## MATERIAL SUPPLIED
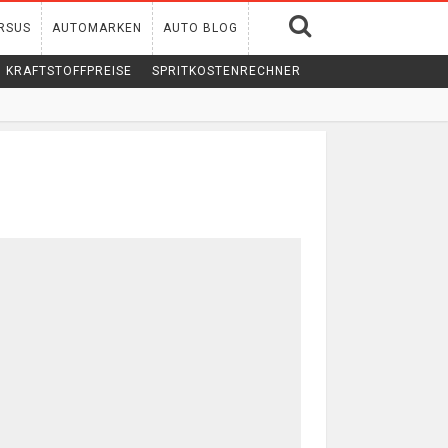
RSUS
AUTOMARKEN
AUTO BLOG
KRAFTSTOFFPREISE
SPRITKOSTENRECHNER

## EXERCISE OBJECTIVE
Once the pictures are removed, write out all of the entries above exactly.

## ANSWER SPACE
RSUS
AUTOMARKEN
AUTO BLOG
KRAFTSTOFFPREISE
SPRITKOSTENRECHNER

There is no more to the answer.